The Tim Burton-esque art and music style is incredibly appealing to me, alongside a somewhat sci-fi fantasy setting. I can share that current rotation of city builders are severely lacking in the whimsy which is what drew me to the game in the first place. Cute purple vegetables and the hint of a tower defence mechanic does have me intrigued. I want this game to be what I hope it is going to be, but only time will tell to see what unlocks on release in March 2021.
Potion Craft: Alchemist Simulator
Developer: Niceplay Games
Release Date (Aus): 2021
Genre: RPG Simulation
Ever wanted to become the towns most powerful and knowledgeable alchemist? Well, look no further! Potion Craft is an alchemist simulator that allows you full control of your learning and brewing of potions. Grow your ingredients, experiment and invent new recipes and sell them to the town. I’ve played some alchemy games in the past but this is just wonderful by comparison. The player needs to physically grind and stir the potions, and the physics are surprisingly accurate on the weight of the tools.
The experience of creating new potions is so neat with each ingredient having a set path on the ‘map’ of potion-making. It’s a cool little minigame that is true to the experimentation theory of trial and error. Selling your potions has its own strategy as well. Customers will line up at your store and ask for help, giving clues to what they need. It’s up to you to brew them a potion that will aid them. Then it’s time for haggling, another mini-game that requires the player to click at the right moment to gain favour with the customer.
Can we mention the art style now? Because it is gorgeous. It looks like an anthropologist notebook with the sepia tones and lined art. Absolutely stunning! Combined with a beautiful soundtrack that was both calming and interesting I can see myself getting lost in my alchemist shop for hours on end.
The demo didn’t reveal all of its secrets but I’m looking forward to becoming the ultimate alchemist wizard in 2021.

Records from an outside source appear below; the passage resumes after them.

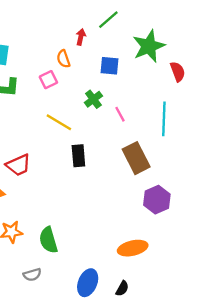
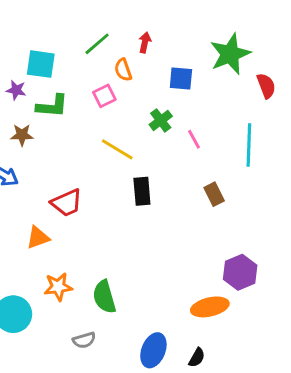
green line: (108, 20) -> (97, 44), moved
brown rectangle: (136, 158) -> (214, 194), size x0.6
purple hexagon: (157, 200) -> (240, 272), moved

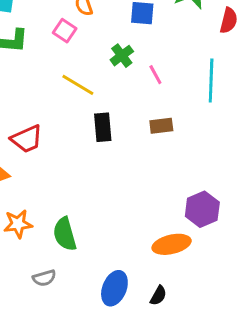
red semicircle: (266, 86) -> (229, 20), turned 35
pink square: (104, 96) -> (65, 31), turned -30
brown rectangle: (214, 194) -> (161, 126), moved, turned -70

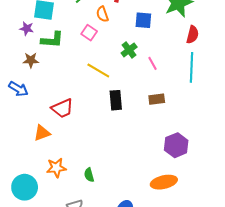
red semicircle: (229, 20) -> (193, 35), moved
purple hexagon: (202, 209) -> (176, 145), moved
green semicircle: (65, 234) -> (89, 175), size x0.6

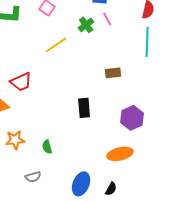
pink line: (153, 63) -> (107, 19), moved
yellow line: (98, 70) -> (56, 45), turned -65
black rectangle: (116, 100) -> (84, 108), moved

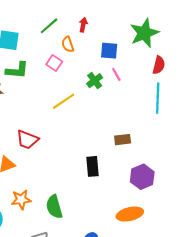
brown rectangle: (113, 73) -> (123, 140), moved
red trapezoid: (21, 82) -> (27, 140), turned 45
green semicircle: (47, 147) -> (54, 207), size x1.6

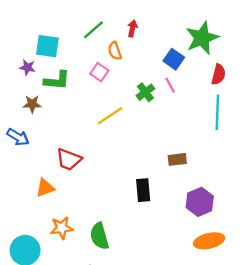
blue square: (109, 51) -> (174, 59), moved, turned 30
orange ellipse: (130, 214) -> (209, 241), moved

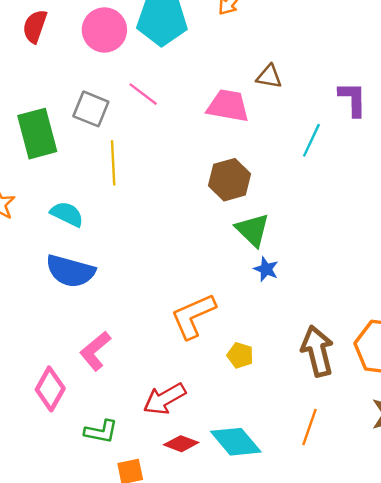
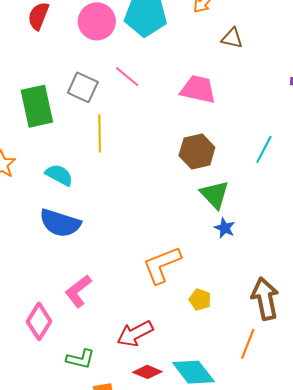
brown triangle: (269, 77) -> (232, 38), moved
cyan line: (311, 140) -> (264, 149), moved
orange line: (310, 427) -> (248, 344), moved

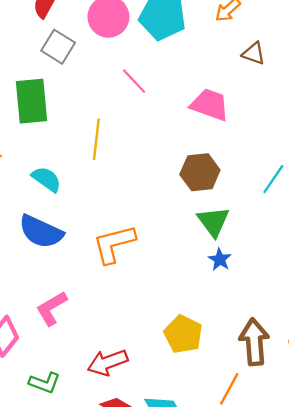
gray square: (83, 87) -> (58, 47), moved
orange L-shape: (162, 265) -> (114, 244), moved
yellow pentagon: (200, 300) -> (183, 334), size x1.6

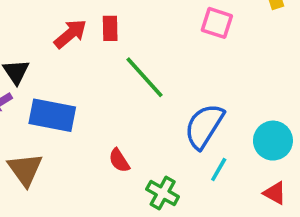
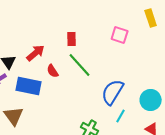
red rectangle: (110, 28) -> (72, 39), moved
red arrow: (70, 34) -> (36, 53), moved
red semicircle: (119, 160) -> (53, 71), moved

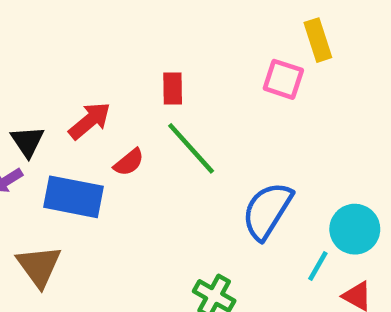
yellow rectangle: (151, 18) -> (318, 40), moved
red semicircle: (53, 71) -> (129, 162), turned -96
cyan line: (121, 116) -> (318, 266), moved

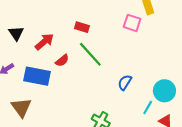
red rectangle: (173, 88) -> (82, 27), turned -72
black triangle: (27, 142) -> (16, 33), moved
blue semicircle: (267, 211) -> (125, 82), size x0.6

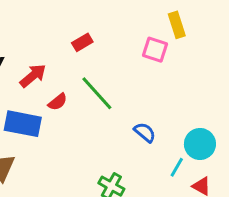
red rectangle: (82, 27) -> (82, 42), moved, turned -48
blue semicircle: (125, 82) -> (145, 132), turned 98

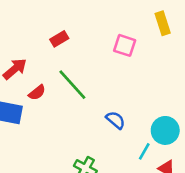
yellow rectangle: (177, 25) -> (163, 23), moved

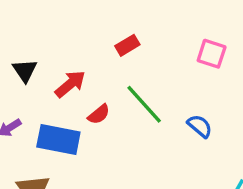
blue semicircle: (115, 120) -> (200, 126), moved

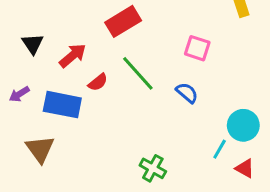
red rectangle: (127, 45) -> (123, 21), size x1.6
pink square: (212, 54) -> (197, 48), moved

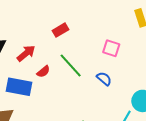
red rectangle: (123, 21) -> (61, 30), size x0.7

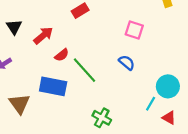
green line: (71, 65) -> (84, 70), moved
blue rectangle: (19, 87) -> (53, 86), moved

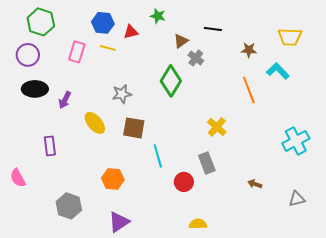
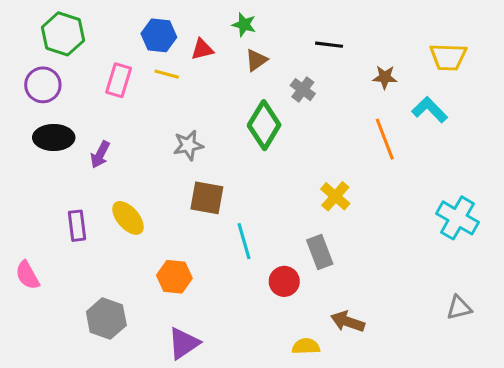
brown triangle: (181, 41) -> (256, 60), moved
yellow ellipse: (95, 123) -> (128, 218), moved
cyan cross: (296, 141) -> (458, 218), turned -32
brown arrow: (255, 184) -> (348, 322), moved, size x1.5

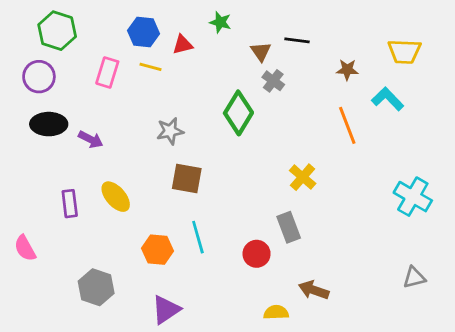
brown triangle: (256, 60) -> (261, 52), moved, turned -30
purple arrow: (100, 155) -> (91, 139), turned -90
cyan line: (244, 241) -> (198, 237), moved

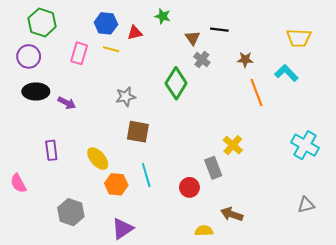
brown star: (347, 70) -> (245, 60), moved
yellow cross: (303, 177) -> (233, 145), moved
yellow ellipse: (116, 197) -> (98, 159), moved

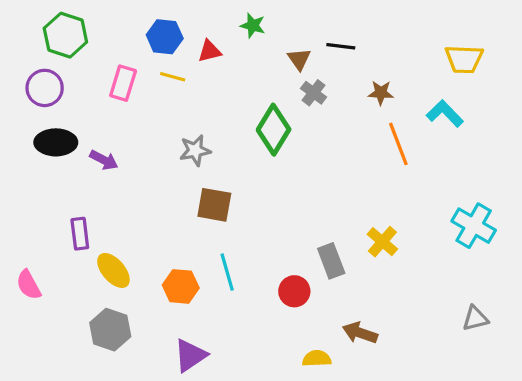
yellow cross: (233, 145) -> (382, 242), moved
yellow ellipse: (98, 159) -> (113, 270), moved

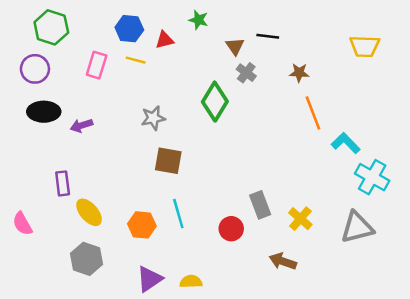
cyan L-shape: (445, 114) -> (346, 143), moved
purple arrow: (104, 160) -> (81, 126), turned 135
yellow cross: (382, 242) -> (300, 219), moved
gray triangle: (475, 318) -> (357, 227), moved, size x1.6
yellow semicircle: (317, 358) -> (191, 282), moved

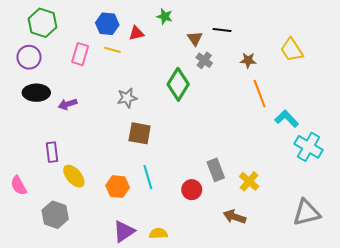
yellow trapezoid: (365, 46) -> (292, 50), moved, turned 55
gray triangle: (357, 227) -> (306, 213), moved
gray hexagon: (87, 259) -> (55, 215), moved

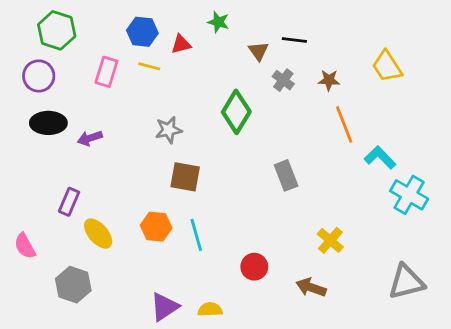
gray cross: (204, 60) -> (283, 80), moved
purple rectangle: (52, 152) -> (69, 202), turned 30
gray rectangle: (216, 170) -> (286, 175), moved
orange hexagon: (118, 187) -> (156, 227), moved
red circle: (192, 190) -> (254, 267), moved

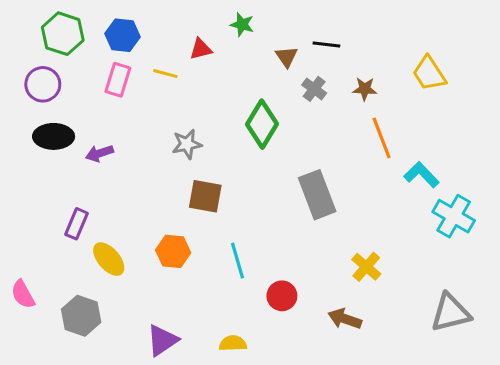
blue hexagon: (142, 32) -> (123, 35), moved
gray rectangle: (286, 175) -> (317, 195), size x1.4
cyan line: (196, 235) -> (237, 261), moved
pink semicircle: (25, 246) -> (23, 294), moved
purple triangle: (164, 307) -> (162, 340), moved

It’s really great to see demo’s making a big comeback in the regular form of the Steam Game Festival, along with others from companies like Capcom and Square Enix. I guess in some way we have COVID to thank for that. I believe demos will help indie developers immensely as it increases the chances of potential buyers placing it on their wishlist. This in turn tells Steam that there is a demand for the product, placing it higher in their advertisement ranks. I find myself wishlisting every game I find that I am interested in, even if I’m not entirely sure I will purchase it, and if you want to support these indies, you should do the same.
Did you play any demos during the Steam Game Festival this time around? What were your favourites?